M. André Reichardt, rapporteur. - Ce rapport d'information porte sur l'avenir de l'espace Schengen et la crise migratoire aiguë à laquelle l'Europe est aujourd'hui confrontée. Ces deux questions sont, bien sûr, étroitement liées. Il nous apparaît urgent de prendre position et de définir une ligne.
Il a été démontré que la politique du « chacun pour soi » ne peut conduire en la matière qu'à une impasse. On voit bien que les décisions unilatérales prises par certains États ne constituent pas une solution durable : elles pourront tout au plus bloquer certains flux, avec des conséquences humanitaires déjà visibles et inacceptables, ou déboucher sur l'utilisation de voies de contournement ou de substitution aggravant la situation de pays européens voisins et interpellant à nouveau l'Union européenne.
Au cours de la dernière période, des expressions comme « dislocation de l'Union européenne », « démantèlement de l'Union européenne », voire même de « mort de l'espace Schengen » ont été prononcées. À la mi-janvier, dans des termes très durs, le ministre français de l'intérieur a déclaré : « Soit on considère que l'Europe est un chaos et on ne fait rien, soit on agit avec volontarisme et avec un agenda précis. » Et il ajoutait : « Si nous ne nous montrons pas extrêmement vigilants quant aux conditions dans lesquelles s'exerce la sécurité de nos frontières extérieures, nos opinions publiques seront de moins en moins favorables à accorder un accueil serein aux réfugiés. » On ne peut être plus précis et plus direct sur les relations qui existent entre les deux problématiques.

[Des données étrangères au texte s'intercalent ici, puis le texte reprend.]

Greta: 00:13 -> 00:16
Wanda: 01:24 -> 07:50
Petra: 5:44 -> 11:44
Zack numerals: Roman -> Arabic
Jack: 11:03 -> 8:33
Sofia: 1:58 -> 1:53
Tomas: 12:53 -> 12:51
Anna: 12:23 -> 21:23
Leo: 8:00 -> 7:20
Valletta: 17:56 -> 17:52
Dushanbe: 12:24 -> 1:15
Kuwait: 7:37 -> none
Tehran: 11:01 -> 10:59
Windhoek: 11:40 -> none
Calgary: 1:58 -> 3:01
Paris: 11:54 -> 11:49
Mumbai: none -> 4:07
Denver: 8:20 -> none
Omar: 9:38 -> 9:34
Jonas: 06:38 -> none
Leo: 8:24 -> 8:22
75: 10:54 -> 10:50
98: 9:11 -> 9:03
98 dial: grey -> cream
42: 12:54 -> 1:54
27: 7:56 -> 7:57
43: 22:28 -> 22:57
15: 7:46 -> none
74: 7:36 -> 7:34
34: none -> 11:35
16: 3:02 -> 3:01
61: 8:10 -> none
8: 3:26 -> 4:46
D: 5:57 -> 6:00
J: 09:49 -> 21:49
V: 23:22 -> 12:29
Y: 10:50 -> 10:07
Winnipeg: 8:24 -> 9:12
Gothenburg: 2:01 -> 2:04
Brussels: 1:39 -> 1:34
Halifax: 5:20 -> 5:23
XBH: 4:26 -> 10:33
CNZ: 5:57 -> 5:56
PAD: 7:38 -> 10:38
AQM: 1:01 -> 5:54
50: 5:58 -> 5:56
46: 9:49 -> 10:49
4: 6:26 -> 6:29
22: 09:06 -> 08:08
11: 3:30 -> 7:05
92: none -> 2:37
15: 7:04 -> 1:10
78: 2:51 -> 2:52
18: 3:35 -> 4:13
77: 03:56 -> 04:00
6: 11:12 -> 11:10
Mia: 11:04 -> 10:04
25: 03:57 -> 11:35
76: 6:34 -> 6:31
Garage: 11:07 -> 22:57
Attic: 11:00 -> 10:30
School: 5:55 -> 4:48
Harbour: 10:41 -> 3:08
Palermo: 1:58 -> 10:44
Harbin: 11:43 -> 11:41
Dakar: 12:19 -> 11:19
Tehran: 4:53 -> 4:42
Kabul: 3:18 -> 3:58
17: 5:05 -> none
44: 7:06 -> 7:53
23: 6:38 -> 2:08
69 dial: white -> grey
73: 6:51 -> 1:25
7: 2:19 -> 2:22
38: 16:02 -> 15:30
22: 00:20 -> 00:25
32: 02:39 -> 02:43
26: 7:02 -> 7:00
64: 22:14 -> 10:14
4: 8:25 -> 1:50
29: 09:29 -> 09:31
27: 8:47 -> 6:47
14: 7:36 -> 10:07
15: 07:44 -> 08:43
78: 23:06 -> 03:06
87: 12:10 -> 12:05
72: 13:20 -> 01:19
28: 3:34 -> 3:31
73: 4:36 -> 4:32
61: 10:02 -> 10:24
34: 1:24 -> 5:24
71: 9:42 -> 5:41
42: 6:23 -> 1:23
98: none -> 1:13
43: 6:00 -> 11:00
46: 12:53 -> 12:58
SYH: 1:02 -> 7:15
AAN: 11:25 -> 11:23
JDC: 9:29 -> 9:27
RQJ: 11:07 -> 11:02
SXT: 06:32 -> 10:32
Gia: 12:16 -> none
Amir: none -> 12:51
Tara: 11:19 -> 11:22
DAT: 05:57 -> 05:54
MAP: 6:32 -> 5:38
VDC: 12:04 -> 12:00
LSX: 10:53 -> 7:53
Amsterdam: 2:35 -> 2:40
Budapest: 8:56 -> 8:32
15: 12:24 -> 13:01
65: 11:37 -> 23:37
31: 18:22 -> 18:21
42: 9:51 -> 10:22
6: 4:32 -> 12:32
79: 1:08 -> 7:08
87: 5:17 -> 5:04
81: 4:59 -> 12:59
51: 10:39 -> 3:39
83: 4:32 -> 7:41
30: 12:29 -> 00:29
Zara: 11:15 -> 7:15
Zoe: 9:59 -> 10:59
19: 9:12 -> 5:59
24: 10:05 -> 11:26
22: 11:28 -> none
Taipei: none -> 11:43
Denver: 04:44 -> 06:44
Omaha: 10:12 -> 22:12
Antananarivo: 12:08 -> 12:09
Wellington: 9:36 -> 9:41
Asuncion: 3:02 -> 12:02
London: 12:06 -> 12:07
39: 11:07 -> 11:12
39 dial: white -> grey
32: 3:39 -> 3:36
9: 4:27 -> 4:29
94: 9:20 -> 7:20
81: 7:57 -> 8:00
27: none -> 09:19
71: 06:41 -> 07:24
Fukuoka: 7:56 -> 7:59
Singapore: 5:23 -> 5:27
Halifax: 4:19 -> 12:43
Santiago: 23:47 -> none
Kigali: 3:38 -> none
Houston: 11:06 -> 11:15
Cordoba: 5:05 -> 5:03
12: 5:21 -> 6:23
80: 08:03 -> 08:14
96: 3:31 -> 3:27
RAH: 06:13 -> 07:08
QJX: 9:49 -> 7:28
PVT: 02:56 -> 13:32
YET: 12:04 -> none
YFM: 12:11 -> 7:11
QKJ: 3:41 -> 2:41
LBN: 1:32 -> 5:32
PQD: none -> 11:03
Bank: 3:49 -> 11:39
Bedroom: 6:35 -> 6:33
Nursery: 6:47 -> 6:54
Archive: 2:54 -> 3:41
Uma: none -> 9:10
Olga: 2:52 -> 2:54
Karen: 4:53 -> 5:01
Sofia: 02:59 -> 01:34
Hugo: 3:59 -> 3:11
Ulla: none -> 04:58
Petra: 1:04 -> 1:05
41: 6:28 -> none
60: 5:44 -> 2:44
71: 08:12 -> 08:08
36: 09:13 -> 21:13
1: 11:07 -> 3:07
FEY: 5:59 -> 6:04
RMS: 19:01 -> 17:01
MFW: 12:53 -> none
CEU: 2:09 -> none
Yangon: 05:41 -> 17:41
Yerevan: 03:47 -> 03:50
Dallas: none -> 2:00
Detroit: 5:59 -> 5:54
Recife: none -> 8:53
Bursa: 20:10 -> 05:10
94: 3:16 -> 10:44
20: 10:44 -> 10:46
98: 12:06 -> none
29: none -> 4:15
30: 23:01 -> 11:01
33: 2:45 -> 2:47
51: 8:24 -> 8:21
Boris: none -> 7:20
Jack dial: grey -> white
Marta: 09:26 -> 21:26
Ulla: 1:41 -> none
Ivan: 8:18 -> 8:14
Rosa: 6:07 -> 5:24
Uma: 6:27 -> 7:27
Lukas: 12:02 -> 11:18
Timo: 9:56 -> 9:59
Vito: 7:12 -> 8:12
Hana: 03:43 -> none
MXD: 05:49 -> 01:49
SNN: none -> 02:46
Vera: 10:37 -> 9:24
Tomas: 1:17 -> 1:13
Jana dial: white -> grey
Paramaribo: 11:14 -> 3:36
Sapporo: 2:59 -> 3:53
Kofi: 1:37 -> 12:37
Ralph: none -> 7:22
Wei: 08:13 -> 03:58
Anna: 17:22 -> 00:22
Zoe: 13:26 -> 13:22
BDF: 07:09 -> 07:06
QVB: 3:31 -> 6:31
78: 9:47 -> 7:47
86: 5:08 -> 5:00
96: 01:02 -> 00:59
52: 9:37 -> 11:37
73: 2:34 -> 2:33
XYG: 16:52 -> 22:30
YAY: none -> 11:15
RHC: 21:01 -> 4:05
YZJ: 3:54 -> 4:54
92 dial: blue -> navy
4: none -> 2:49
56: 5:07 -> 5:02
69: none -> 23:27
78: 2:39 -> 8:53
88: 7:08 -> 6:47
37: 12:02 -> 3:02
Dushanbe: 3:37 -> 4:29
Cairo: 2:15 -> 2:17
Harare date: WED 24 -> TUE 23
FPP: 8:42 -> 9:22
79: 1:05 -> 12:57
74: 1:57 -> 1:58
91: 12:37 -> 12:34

Nous avons entendu des responsables français de ces dossiers, à Paris et à Bruxelles, les ambassadeurs d'un certain nombre de pays particulièrement concernés : la Turquie, la Grèce et la Macédoine, qui est en première ligne, pour le moment, face à la pression migratoire des réfugiés bloqués à la frontière grecque. Nous en avons conclu que l'heure des choix était venue : nous sommes arrivés à un point de non-retour.
Dans une précédente intervention, au mois de novembre 2014, je vous avais rappelé le dispositif général du Code frontières Schengen, tel qu'il résulte du règlement de 2013. L'espace Schengen a été ouvert en 1985 entre cinq pays, puis s'est élargi peu à peu. J'avais mis l'accent sur les insuffisances ou les lacunes de cet espace commun de libre circulation.
En matière de visas tout d'abord, à l'exception du visa de court séjour dit « visa Schengen », chaque État membre délivre aux ressortissants des États tiers une autorisation de séjour selon des critères qui lui appartiennent. Il en est de même, en grande partie, pour la protection internationale : chaque État accorde aux demandeurs d'asile une protection nationale selon ses pratiques, même si des règles communes en matière d'accueil, de procédure et de qualification sont maintenant définies par les directives de 2013.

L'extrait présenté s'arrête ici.